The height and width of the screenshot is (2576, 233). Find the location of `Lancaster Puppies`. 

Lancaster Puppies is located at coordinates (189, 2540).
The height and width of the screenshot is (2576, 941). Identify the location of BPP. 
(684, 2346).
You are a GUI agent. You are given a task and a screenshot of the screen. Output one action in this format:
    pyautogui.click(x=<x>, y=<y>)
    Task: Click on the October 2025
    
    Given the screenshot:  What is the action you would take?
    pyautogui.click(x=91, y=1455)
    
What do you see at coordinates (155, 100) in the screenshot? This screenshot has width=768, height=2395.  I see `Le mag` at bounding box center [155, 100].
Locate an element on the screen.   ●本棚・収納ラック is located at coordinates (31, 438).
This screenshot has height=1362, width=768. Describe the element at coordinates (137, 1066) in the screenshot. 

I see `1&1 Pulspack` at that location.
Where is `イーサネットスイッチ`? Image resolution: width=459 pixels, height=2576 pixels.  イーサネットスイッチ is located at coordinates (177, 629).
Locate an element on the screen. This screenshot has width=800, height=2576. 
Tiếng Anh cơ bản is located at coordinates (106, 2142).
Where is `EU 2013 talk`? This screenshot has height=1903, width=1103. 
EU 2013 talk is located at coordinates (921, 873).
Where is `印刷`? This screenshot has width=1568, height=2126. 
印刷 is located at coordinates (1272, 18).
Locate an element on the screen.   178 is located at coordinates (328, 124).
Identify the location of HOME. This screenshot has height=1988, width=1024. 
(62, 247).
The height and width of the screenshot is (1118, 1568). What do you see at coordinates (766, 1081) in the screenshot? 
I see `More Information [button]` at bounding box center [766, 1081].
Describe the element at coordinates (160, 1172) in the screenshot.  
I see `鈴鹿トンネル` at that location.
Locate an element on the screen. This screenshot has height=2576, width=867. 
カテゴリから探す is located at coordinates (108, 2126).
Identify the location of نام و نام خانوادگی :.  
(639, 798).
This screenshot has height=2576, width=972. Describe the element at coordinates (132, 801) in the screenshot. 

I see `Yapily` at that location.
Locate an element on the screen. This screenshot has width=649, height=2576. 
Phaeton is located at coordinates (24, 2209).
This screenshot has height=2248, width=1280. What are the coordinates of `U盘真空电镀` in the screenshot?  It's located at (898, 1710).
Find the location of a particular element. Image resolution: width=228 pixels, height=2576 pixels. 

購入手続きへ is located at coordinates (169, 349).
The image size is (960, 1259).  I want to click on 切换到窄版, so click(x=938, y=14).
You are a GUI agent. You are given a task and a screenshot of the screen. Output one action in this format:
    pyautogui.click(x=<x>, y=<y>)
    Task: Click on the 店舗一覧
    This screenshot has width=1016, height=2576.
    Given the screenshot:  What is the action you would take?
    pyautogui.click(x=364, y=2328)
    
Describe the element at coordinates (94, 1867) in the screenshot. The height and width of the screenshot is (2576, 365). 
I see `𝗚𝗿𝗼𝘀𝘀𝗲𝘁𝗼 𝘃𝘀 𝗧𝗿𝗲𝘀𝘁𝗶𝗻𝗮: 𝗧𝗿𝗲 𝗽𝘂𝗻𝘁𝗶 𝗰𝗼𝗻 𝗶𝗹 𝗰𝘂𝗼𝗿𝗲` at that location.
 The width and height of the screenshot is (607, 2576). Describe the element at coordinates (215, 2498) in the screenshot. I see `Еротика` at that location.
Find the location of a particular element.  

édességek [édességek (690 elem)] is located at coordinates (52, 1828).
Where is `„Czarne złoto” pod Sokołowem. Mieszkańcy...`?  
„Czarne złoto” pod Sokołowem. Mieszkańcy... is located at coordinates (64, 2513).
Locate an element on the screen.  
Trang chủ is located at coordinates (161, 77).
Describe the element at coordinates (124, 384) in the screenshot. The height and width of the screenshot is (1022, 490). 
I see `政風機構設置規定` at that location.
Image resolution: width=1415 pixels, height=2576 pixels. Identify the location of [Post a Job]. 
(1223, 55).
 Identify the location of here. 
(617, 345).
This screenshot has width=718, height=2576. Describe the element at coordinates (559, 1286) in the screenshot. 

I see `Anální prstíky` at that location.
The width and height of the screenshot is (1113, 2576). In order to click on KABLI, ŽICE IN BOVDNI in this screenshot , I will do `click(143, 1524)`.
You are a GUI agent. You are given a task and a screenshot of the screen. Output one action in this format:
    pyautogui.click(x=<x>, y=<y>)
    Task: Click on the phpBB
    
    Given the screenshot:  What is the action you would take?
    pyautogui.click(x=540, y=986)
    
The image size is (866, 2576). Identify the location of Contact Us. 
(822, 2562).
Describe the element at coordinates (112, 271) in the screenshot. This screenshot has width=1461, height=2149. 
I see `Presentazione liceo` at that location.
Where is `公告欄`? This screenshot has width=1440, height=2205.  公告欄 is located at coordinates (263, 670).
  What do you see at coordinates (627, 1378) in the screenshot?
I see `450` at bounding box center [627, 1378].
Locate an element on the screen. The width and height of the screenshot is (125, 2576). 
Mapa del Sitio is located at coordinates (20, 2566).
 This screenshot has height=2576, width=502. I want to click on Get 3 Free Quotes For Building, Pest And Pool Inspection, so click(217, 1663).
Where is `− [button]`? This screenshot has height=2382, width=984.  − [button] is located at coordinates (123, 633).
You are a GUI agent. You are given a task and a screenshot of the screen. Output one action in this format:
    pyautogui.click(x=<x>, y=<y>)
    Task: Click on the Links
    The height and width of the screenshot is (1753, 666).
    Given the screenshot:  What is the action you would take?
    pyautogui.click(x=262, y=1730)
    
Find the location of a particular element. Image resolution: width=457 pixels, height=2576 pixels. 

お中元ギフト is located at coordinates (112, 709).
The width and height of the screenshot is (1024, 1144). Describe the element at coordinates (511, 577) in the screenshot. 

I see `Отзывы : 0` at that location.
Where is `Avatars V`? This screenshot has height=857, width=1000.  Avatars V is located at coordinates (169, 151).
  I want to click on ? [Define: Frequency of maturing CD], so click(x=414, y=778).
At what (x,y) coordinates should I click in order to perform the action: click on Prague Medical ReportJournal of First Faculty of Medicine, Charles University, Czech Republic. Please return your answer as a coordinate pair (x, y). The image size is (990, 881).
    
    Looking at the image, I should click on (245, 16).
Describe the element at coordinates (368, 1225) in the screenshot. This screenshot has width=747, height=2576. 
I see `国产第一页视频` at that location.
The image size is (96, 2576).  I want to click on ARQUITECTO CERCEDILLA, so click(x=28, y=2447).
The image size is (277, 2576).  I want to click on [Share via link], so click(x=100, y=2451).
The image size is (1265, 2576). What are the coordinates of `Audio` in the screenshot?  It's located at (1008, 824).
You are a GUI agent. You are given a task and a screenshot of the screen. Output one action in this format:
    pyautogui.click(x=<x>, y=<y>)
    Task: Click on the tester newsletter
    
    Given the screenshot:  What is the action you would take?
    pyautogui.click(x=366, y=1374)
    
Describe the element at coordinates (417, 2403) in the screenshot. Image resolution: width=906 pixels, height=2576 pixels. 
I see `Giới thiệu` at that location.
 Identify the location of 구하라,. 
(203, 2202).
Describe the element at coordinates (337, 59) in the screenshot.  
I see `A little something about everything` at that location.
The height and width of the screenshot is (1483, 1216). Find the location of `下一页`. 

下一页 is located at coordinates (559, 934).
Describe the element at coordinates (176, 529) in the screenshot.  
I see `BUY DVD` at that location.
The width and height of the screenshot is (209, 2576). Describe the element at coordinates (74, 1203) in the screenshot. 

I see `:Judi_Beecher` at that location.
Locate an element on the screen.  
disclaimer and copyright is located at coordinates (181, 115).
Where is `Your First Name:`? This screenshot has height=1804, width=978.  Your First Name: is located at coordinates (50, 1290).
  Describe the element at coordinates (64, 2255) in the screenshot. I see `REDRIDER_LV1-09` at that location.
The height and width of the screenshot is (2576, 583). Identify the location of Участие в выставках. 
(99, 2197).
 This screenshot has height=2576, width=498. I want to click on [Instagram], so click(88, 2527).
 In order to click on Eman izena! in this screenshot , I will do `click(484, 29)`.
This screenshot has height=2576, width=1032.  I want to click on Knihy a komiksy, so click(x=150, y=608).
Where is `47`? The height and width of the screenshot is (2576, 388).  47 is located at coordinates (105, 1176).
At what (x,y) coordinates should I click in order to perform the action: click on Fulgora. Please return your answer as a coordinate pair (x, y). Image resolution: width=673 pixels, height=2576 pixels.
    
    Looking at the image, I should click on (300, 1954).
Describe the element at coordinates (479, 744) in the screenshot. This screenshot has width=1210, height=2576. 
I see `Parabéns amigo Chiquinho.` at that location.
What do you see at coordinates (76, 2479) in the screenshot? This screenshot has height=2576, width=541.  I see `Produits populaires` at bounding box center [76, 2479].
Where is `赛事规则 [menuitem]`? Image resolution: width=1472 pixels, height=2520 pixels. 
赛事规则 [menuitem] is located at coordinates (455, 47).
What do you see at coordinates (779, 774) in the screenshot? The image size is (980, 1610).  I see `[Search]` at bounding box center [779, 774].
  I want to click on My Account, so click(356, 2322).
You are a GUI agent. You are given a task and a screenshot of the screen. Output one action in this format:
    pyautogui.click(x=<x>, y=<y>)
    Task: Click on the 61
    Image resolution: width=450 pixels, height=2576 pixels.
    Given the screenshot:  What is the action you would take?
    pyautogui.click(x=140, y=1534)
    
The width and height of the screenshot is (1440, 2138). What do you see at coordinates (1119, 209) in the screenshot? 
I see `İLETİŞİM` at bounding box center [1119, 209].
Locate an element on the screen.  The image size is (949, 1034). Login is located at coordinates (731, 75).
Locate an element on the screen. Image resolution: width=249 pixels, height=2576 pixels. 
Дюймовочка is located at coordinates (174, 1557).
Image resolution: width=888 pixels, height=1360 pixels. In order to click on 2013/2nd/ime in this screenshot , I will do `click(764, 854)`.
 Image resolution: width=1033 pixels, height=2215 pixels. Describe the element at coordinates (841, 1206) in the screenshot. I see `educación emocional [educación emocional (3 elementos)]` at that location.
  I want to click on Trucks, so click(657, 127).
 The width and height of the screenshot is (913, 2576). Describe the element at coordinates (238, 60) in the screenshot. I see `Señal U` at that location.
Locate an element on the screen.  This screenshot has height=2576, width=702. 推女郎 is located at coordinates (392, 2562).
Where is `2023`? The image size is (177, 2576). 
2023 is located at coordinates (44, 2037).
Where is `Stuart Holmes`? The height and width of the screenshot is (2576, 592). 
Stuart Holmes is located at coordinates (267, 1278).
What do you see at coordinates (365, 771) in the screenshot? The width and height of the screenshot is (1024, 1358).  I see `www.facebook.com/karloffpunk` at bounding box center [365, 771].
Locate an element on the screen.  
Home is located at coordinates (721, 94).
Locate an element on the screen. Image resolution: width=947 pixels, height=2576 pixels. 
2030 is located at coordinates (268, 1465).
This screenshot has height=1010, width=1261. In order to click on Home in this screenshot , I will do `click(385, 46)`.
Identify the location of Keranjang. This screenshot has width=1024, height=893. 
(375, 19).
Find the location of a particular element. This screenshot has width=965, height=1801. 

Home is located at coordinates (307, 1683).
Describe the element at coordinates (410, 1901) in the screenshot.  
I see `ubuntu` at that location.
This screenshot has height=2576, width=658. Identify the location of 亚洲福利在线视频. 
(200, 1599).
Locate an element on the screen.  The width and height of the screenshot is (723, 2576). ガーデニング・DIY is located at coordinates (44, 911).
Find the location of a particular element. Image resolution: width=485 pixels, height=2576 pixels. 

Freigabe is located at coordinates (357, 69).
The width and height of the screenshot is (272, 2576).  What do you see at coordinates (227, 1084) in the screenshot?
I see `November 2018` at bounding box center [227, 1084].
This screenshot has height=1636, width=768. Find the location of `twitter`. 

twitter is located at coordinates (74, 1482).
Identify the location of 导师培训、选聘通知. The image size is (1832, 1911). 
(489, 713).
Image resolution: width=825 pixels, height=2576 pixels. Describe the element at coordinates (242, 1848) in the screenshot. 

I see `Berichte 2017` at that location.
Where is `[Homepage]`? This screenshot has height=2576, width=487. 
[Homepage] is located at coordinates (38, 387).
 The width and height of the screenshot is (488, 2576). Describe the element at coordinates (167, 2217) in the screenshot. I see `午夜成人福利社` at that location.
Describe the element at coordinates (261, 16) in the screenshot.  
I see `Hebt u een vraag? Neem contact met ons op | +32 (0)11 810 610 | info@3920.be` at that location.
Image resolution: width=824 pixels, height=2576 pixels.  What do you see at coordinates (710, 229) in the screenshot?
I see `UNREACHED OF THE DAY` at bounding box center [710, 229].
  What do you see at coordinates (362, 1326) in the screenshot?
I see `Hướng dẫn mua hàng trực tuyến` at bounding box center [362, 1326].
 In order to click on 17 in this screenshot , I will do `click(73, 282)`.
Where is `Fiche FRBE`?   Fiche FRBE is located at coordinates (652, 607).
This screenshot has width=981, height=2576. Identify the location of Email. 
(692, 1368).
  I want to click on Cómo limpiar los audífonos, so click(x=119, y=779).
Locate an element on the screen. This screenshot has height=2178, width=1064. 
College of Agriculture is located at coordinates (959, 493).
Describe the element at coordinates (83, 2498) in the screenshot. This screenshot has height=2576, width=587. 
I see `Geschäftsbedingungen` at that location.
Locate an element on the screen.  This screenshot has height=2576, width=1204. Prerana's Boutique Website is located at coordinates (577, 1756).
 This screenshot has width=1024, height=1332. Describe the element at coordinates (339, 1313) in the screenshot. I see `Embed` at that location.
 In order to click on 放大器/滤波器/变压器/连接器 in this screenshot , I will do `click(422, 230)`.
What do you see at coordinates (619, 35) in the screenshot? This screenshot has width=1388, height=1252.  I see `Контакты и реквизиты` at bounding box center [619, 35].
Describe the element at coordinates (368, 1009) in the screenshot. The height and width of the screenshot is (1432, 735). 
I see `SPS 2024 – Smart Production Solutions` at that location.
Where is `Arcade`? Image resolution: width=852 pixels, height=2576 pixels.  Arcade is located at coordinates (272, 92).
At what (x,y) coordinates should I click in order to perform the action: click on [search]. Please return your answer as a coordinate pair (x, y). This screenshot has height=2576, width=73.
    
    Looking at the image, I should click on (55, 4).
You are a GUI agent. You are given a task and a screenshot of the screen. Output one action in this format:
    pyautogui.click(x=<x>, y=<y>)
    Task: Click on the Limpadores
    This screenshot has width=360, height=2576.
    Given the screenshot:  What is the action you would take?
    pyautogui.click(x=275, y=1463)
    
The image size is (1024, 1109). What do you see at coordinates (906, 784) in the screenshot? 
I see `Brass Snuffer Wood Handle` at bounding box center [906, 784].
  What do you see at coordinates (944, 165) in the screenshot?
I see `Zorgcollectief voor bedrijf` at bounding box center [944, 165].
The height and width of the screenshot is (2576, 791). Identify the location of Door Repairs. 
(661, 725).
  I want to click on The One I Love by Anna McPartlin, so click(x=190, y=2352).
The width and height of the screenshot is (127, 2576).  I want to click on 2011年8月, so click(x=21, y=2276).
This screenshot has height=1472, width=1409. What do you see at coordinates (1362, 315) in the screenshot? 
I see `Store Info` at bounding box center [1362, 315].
####
PROBLEM TO WORK ON: Take exactly the lines from the one containing "has height=2576, width=487." through the one containing "In order to click on 放大器/滤波器/变压器/连接器" in the data above, and output them with nothing added.

EXPECTED ANSWER:
Where is `[Homepage]`? This screenshot has height=2576, width=487. 
[Homepage] is located at coordinates (38, 387).
 The width and height of the screenshot is (488, 2576). Describe the element at coordinates (167, 2217) in the screenshot. I see `午夜成人福利社` at that location.
Describe the element at coordinates (261, 16) in the screenshot.  
I see `Hebt u een vraag? Neem contact met ons op | +32 (0)11 810 610 | info@3920.be` at that location.
Image resolution: width=824 pixels, height=2576 pixels.  What do you see at coordinates (710, 229) in the screenshot?
I see `UNREACHED OF THE DAY` at bounding box center [710, 229].
  What do you see at coordinates (362, 1326) in the screenshot?
I see `Hướng dẫn mua hàng trực tuyến` at bounding box center [362, 1326].
 In order to click on 17 in this screenshot , I will do `click(73, 282)`.
Where is `Fiche FRBE`?   Fiche FRBE is located at coordinates (652, 607).
This screenshot has width=981, height=2576. Identify the location of Email. 
(692, 1368).
  I want to click on Cómo limpiar los audífonos, so click(x=119, y=779).
Locate an element on the screen. This screenshot has height=2178, width=1064. 
College of Agriculture is located at coordinates (959, 493).
Describe the element at coordinates (83, 2498) in the screenshot. This screenshot has height=2576, width=587. 
I see `Geschäftsbedingungen` at that location.
Locate an element on the screen.  This screenshot has height=2576, width=1204. Prerana's Boutique Website is located at coordinates (577, 1756).
 This screenshot has width=1024, height=1332. Describe the element at coordinates (339, 1313) in the screenshot. I see `Embed` at that location.
 In order to click on 放大器/滤波器/变压器/连接器 in this screenshot , I will do `click(422, 230)`.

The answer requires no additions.